調査を行っているのは、北大大学院理学研究院の西村裕一准教授、新潟大学教育学部地学教室の高清水康博准教授、東北大学災害科学国際研究所の菅原大助准教授のチーム。奥行き約5メートル、幅9メートル、深さ約1・5メートルの大規模な溝を掘り、18~21日に津波堆積物の特性などを調査した。
関係者によると、この規模の掘削調査は全国でもほとんど例がなく、「地下で起きていることを断面上で見ることができる貴重な機会」と言う。高清水准教授は、津波堆積物について「厚さ20センチほど積もっている箇所もあれば、なくなっている場所もある。過去の津波の強度、履歴を把握することで、歴史上証明されていないことが分かるのでは」と期待する。

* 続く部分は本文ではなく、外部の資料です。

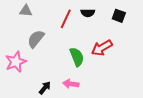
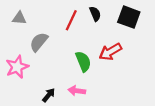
gray triangle: (26, 11) -> (19, 18), moved
black semicircle: (88, 13) -> (95, 14), turned -112
black square: (119, 16) -> (129, 17), size x1.5

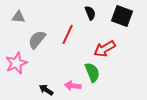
red line: (71, 20) -> (68, 34), moved
green semicircle: (83, 61) -> (92, 72), moved
black arrow: (49, 95) -> (46, 90), turned -96

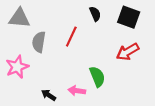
gray triangle: (18, 17) -> (19, 18), size x1.5
gray semicircle: (37, 40) -> (39, 42), turned -30
red arrow: (105, 49) -> (128, 52), moved

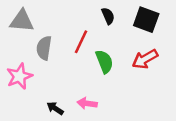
green semicircle: (97, 77) -> (104, 61), moved

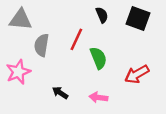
red arrow: (145, 59) -> (137, 74), moved
pink arrow: (87, 103) -> (98, 97), moved
black arrow: (55, 108) -> (60, 93), moved

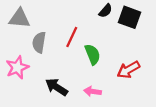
black semicircle: (102, 15) -> (106, 11), moved, turned 64
black arrow: (60, 93) -> (57, 87), size x1.5

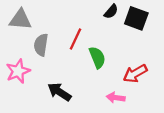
pink arrow: (92, 91) -> (116, 98), moved

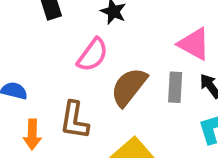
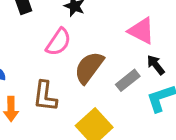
gray rectangle: (175, 87) -> (128, 80), moved, turned 50

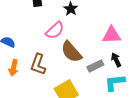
pink triangle: (141, 31) -> (112, 35), turned -42
brown semicircle: (89, 68) -> (71, 52), turned -90

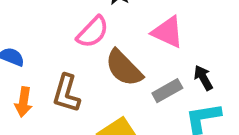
pink triangle: (112, 35) -> (168, 32), moved, turned 30

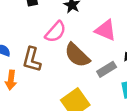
brown L-shape: (66, 93) -> (32, 59), moved

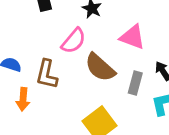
gray rectangle: (107, 69) -> (135, 83), turned -42

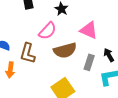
brown semicircle: (100, 67) -> (65, 50), turned -60

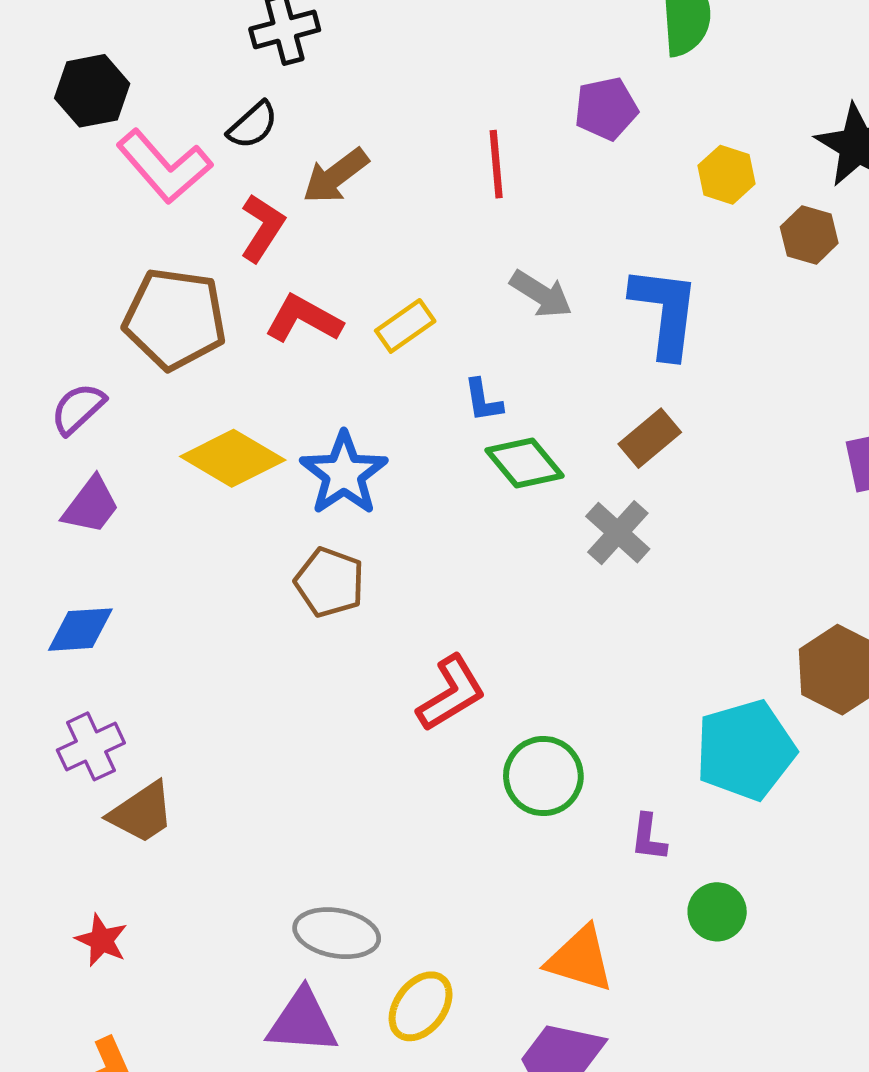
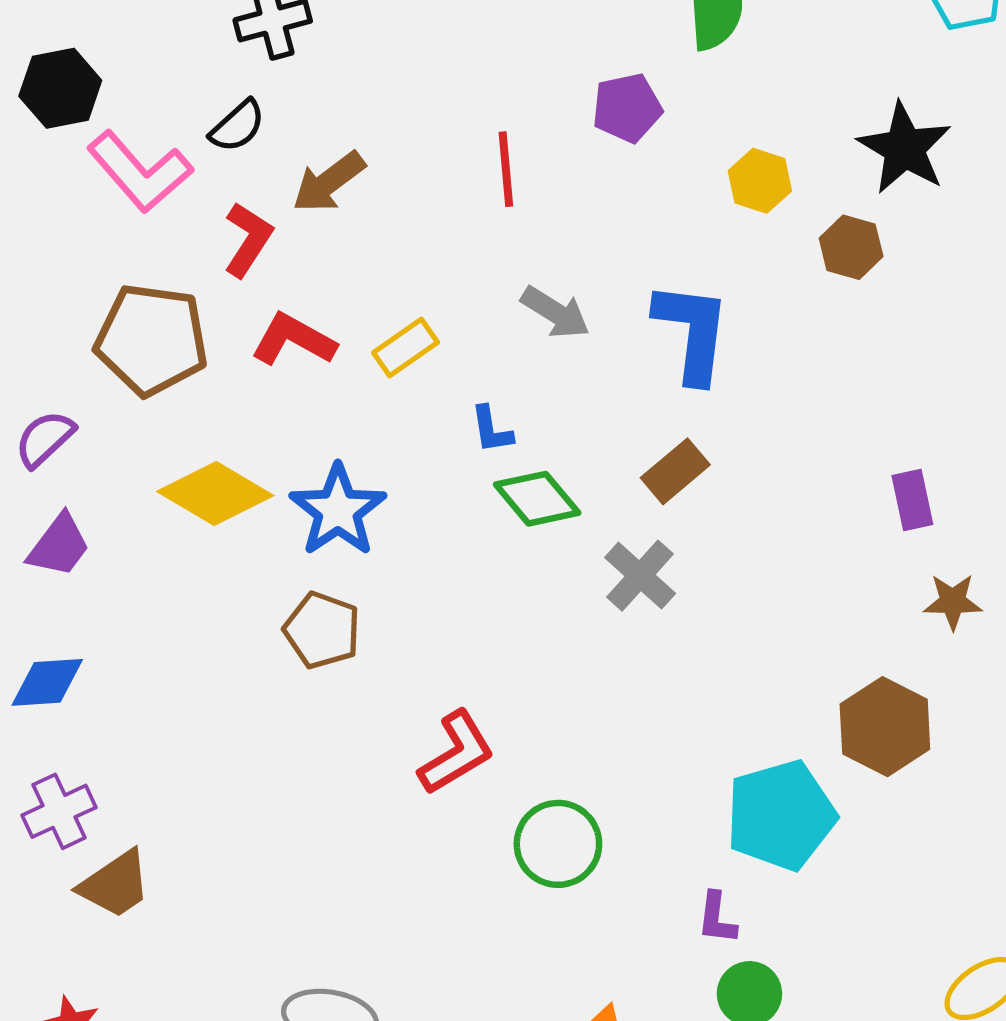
purple L-shape: (649, 837) -> (717, 918), moved

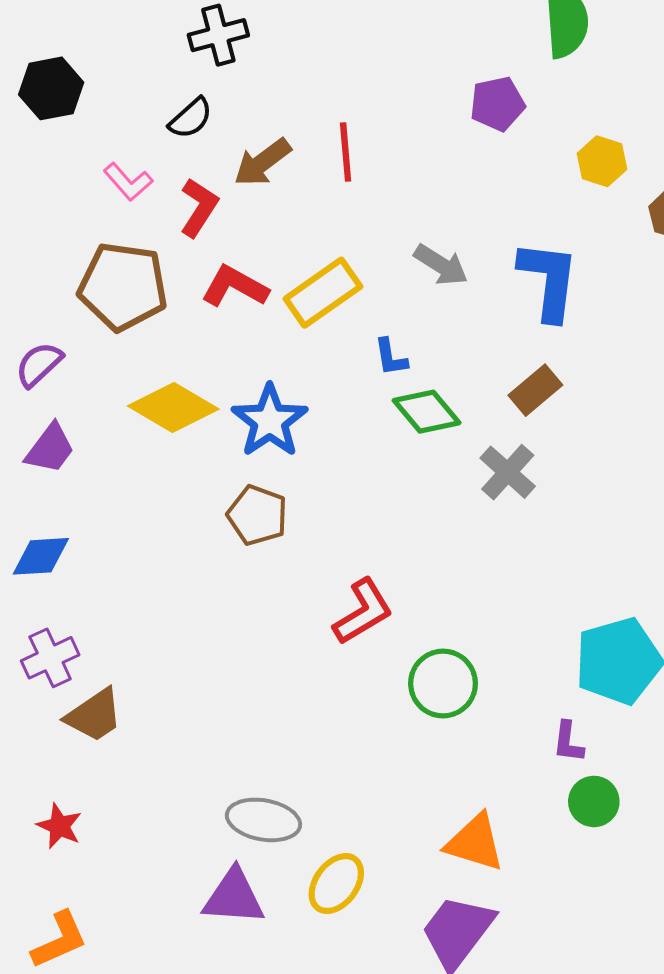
red line: (506, 169) -> (346, 152), moved
pink L-shape: (140, 172) -> (128, 182), moved, size x0.6
yellow rectangle: (406, 348) -> (323, 293), size x1.5

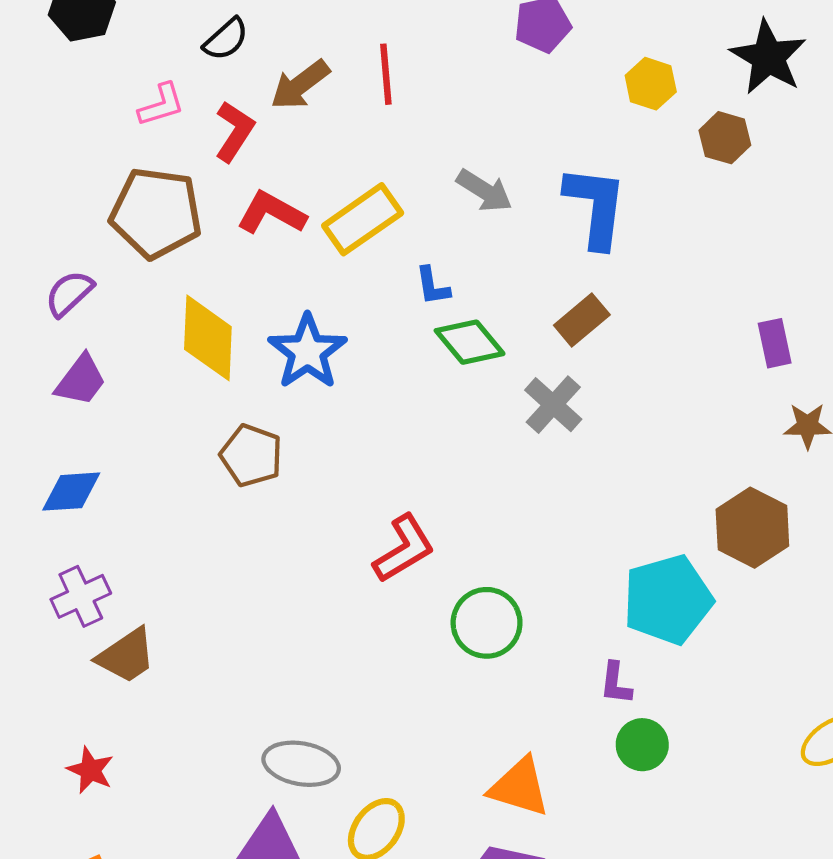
pink L-shape: (128, 182) -> (161, 105), turned -66
yellow diamond: (173, 408) -> (208, 338), turned 62
brown pentagon: (257, 515) -> (251, 455), moved

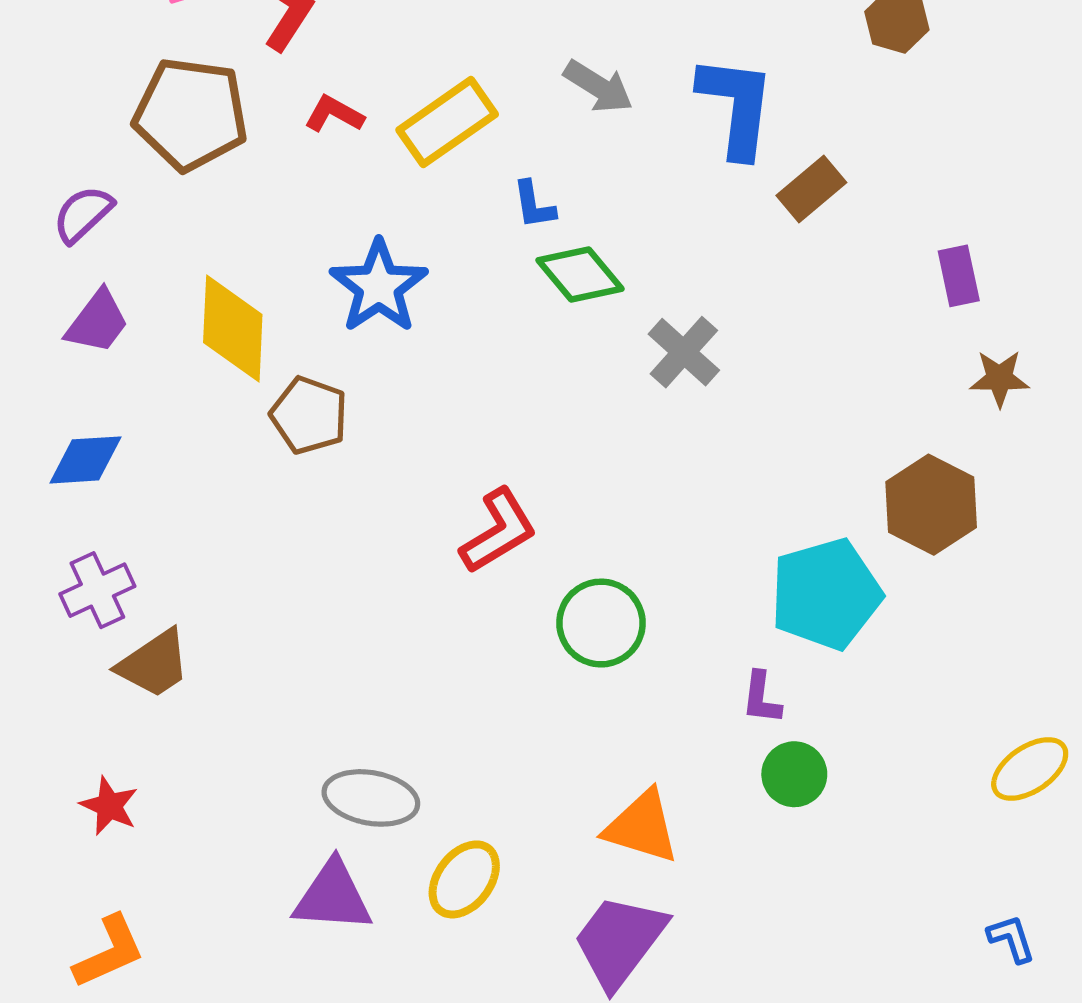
red L-shape: (271, 213) -> (334, 114), size x0.7
brown rectangle: (582, 320) -> (811, 189), moved
yellow diamond: (208, 338) -> (233, 328), moved

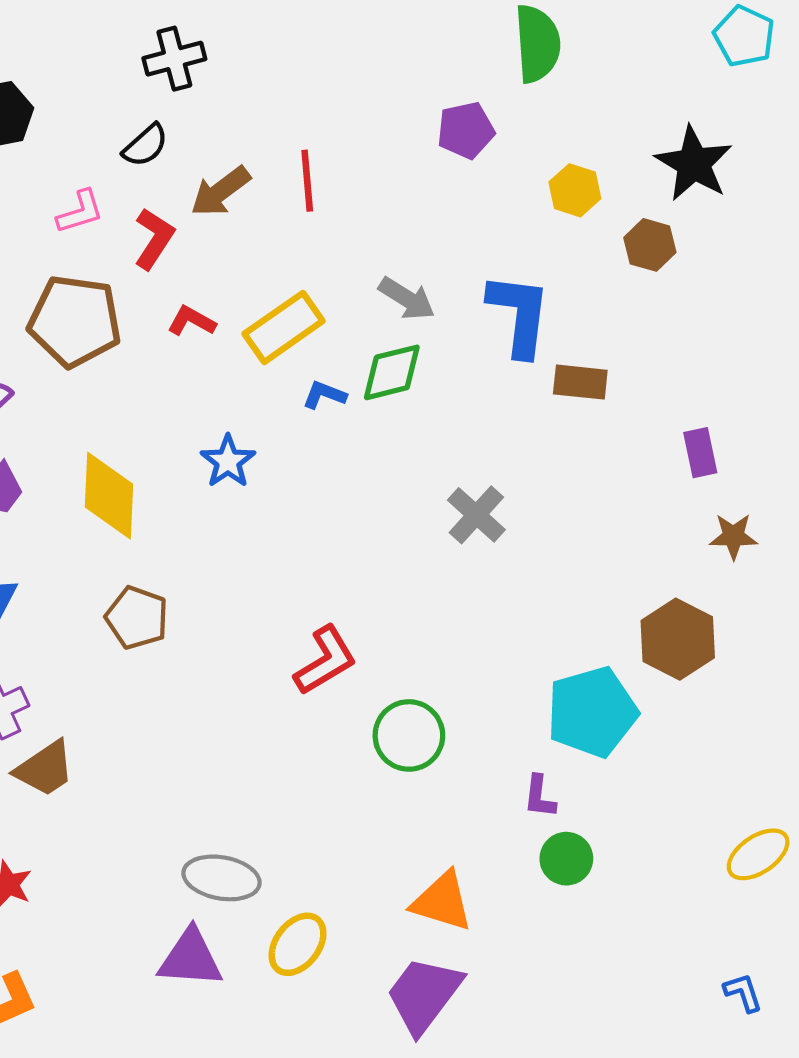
brown rectangle: (811, 189) -> (580, 382), turned 46
blue L-shape: (534, 205) -> (324, 395), moved, turned 120
green diamond: (580, 275) -> (392, 372), moved, turned -64
blue star: (379, 286) -> (228, 461), size x0.7
brown pentagon: (309, 415) -> (137, 618), moved

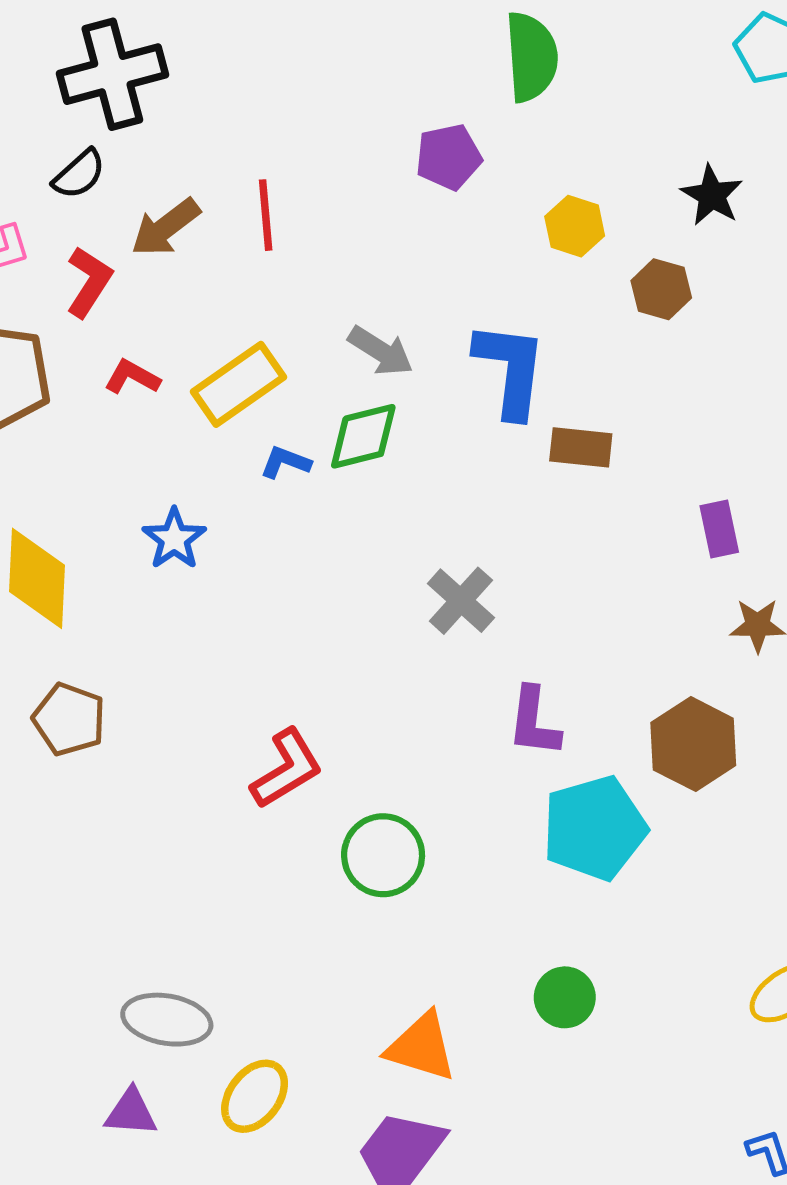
black cross: (174, 59) -> (112, 74), size x1.5
black star: (694, 164) -> (712, 195), size x0.7
purple L-shape: (540, 797) -> (534, 722), moved, size x1.4
purple triangle: (190, 958) -> (131, 1112), size x0.7

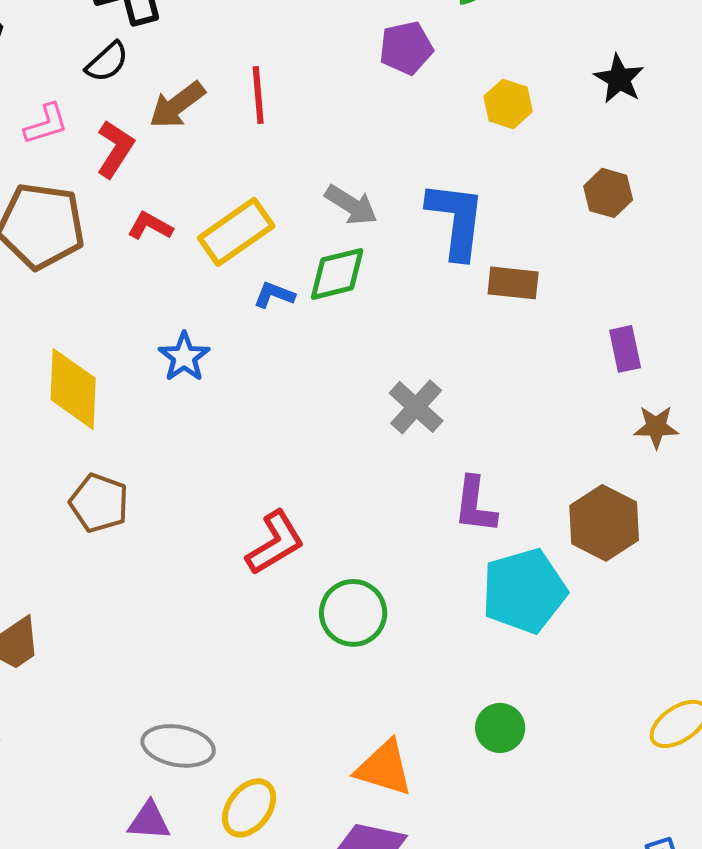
brown hexagon: (661, 289) -> (608, 193), moved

西村准教授は「慶長三陸地震では、場所は明確ではないが道内でも死者が出るほどの被害があったことが分かっている。(堆積物は)当時の津波の痕跡ではないか」と推測。「津波はめったに起きないけれど、起きたら大変なことになる。歴史の記録だけで分からないところを地質で調査していきたい」と話している。
調査は厚真を皮切りに25日まで、苫小牧市、むかわ町、白老町でも予定している。